Exercise prompt: For every line in the entries that contains "text", show the whole line.

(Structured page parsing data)
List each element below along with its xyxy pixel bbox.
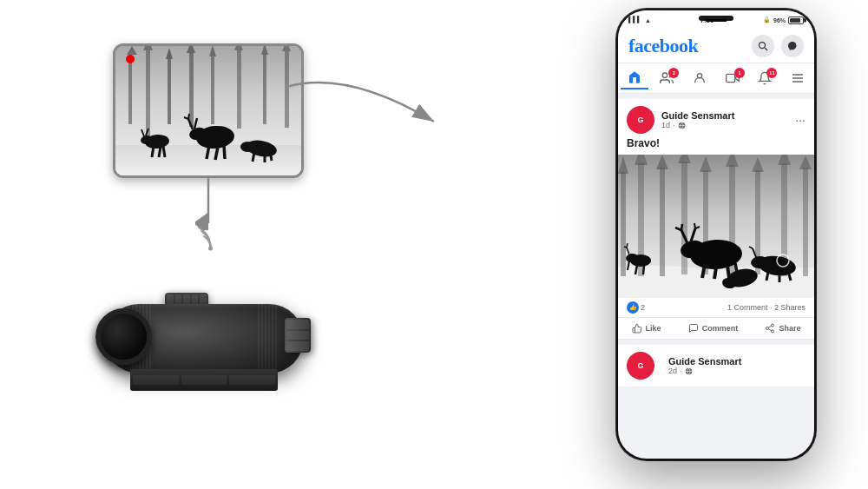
scope-mount-rail xyxy=(130,369,278,391)
facebook-logo: facebook xyxy=(628,35,698,57)
nav-notifications[interactable]: 11 xyxy=(751,68,779,89)
battery-icon xyxy=(788,17,804,24)
viewfinder-screen xyxy=(113,43,304,178)
nav-video[interactable]: 1 xyxy=(719,68,746,89)
svg-rect-2 xyxy=(146,50,150,137)
svg-line-42 xyxy=(765,48,767,50)
svg-rect-10 xyxy=(237,50,241,129)
like-thumb-icon: 👍 xyxy=(627,301,639,314)
battery-percent: 96% xyxy=(773,17,786,23)
svg-point-105 xyxy=(766,327,769,330)
post-avatar-2: G xyxy=(627,352,654,380)
svg-line-21 xyxy=(141,129,144,136)
scope-device xyxy=(61,243,339,417)
share-button[interactable]: Share xyxy=(758,320,807,337)
phone-frame: ▍▍▍ ▲ 7:35 🔒 96% facebook xyxy=(616,9,816,460)
down-arrow-icon xyxy=(195,178,221,230)
record-indicator xyxy=(126,55,135,63)
search-button[interactable] xyxy=(752,35,774,57)
svg-rect-62 xyxy=(681,162,687,274)
svg-line-31 xyxy=(194,118,197,129)
post-more-icon[interactable]: ··· xyxy=(795,113,806,127)
lock-icon: 🔒 xyxy=(763,17,771,23)
post-time-1: 1d · xyxy=(661,121,795,129)
scope-lens xyxy=(95,308,152,365)
feed-content: G Guide Sensmart 1d · xyxy=(618,94,814,387)
svg-line-108 xyxy=(769,326,772,327)
post-card-1: G Guide Sensmart 1d · xyxy=(618,99,814,340)
svg-line-107 xyxy=(769,329,772,331)
notif-badge: 11 xyxy=(766,68,777,78)
like-button[interactable]: Like xyxy=(625,320,668,337)
phone-screen: ▍▍▍ ▲ 7:35 🔒 96% facebook xyxy=(618,10,814,459)
facebook-header: facebook xyxy=(618,30,814,63)
header-icons xyxy=(752,35,804,57)
likes-number: 2 xyxy=(641,303,645,312)
svg-rect-56 xyxy=(621,172,626,276)
svg-rect-0 xyxy=(128,55,132,124)
svg-rect-72 xyxy=(803,168,808,276)
svg-marker-7 xyxy=(187,46,195,53)
post-header-1: G Guide Sensmart 1d · xyxy=(618,99,814,137)
curved-arrow-icon xyxy=(278,61,477,148)
nav-friends[interactable]: 2 xyxy=(653,68,681,89)
svg-point-104 xyxy=(772,324,774,327)
post-meta-1: Guide Sensmart 1d · xyxy=(661,110,795,129)
phone-container: ▍▍▍ ▲ 7:35 🔒 96% facebook xyxy=(616,9,825,469)
wifi-status: ▲ xyxy=(645,17,651,23)
post-author-1: Guide Sensmart xyxy=(661,110,795,121)
main-container: ▍▍▍ ▲ 7:35 🔒 96% facebook xyxy=(0,0,868,489)
svg-line-93 xyxy=(694,223,695,228)
svg-rect-8 xyxy=(211,56,214,124)
scope-right-knob xyxy=(285,318,311,353)
svg-line-36 xyxy=(270,151,272,161)
svg-line-34 xyxy=(253,152,254,162)
svg-point-41 xyxy=(760,43,766,49)
like-count: 👍 2 xyxy=(627,301,645,314)
svg-line-77 xyxy=(643,266,644,274)
messenger-button[interactable] xyxy=(781,35,804,57)
status-signal: ▍▍▍ ▲ xyxy=(628,17,651,23)
svg-rect-60 xyxy=(660,168,665,276)
svg-marker-3 xyxy=(143,46,153,50)
svg-line-26 xyxy=(224,145,225,159)
svg-marker-13 xyxy=(261,46,268,55)
like-label: Like xyxy=(646,324,661,333)
post-time-2: 2d · xyxy=(668,367,806,375)
svg-line-30 xyxy=(188,114,189,119)
svg-point-106 xyxy=(772,330,774,333)
svg-point-33 xyxy=(240,142,254,152)
post-author-2: Guide Sensmart xyxy=(668,356,806,367)
svg-rect-6 xyxy=(189,53,194,127)
post-stats-1: 👍 2 1 Comment · 2 Shares xyxy=(618,298,814,318)
svg-text:G: G xyxy=(637,116,643,124)
svg-line-19 xyxy=(163,146,165,157)
svg-line-18 xyxy=(159,147,161,157)
svg-line-96 xyxy=(766,272,768,281)
svg-line-17 xyxy=(152,146,154,157)
signal-bars: ▍▍▍ xyxy=(628,17,641,23)
post-avatar-1: G xyxy=(627,106,654,134)
svg-text:G: G xyxy=(637,361,643,370)
comments-shares: 1 Comment · 2 Shares xyxy=(727,303,806,312)
nav-menu[interactable] xyxy=(784,68,812,89)
svg-marker-5 xyxy=(166,48,173,59)
svg-rect-46 xyxy=(726,74,734,82)
svg-line-81 xyxy=(627,243,628,248)
svg-line-25 xyxy=(215,147,218,160)
post-text-1: Bravo! xyxy=(618,137,814,155)
status-right-icons: 🔒 96% xyxy=(763,17,804,24)
svg-line-85 xyxy=(714,268,716,279)
post-actions-1: Like Comment xyxy=(618,318,814,340)
comment-button[interactable]: Comment xyxy=(681,320,746,337)
svg-marker-9 xyxy=(209,46,216,56)
nav-home[interactable] xyxy=(621,67,648,89)
svg-rect-12 xyxy=(263,55,266,124)
share-label: Share xyxy=(779,324,800,333)
left-section xyxy=(26,17,391,469)
nav-groups[interactable] xyxy=(686,68,713,89)
svg-rect-4 xyxy=(168,59,171,124)
post-image-1 xyxy=(618,155,814,298)
friends-badge: 2 xyxy=(668,68,679,78)
comment-label: Comment xyxy=(702,324,739,333)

Written answer:
svg-text:G: G xyxy=(637,116,643,124)
svg-text:G: G xyxy=(637,361,643,370)
post-text-1: Bravo! xyxy=(618,137,814,155)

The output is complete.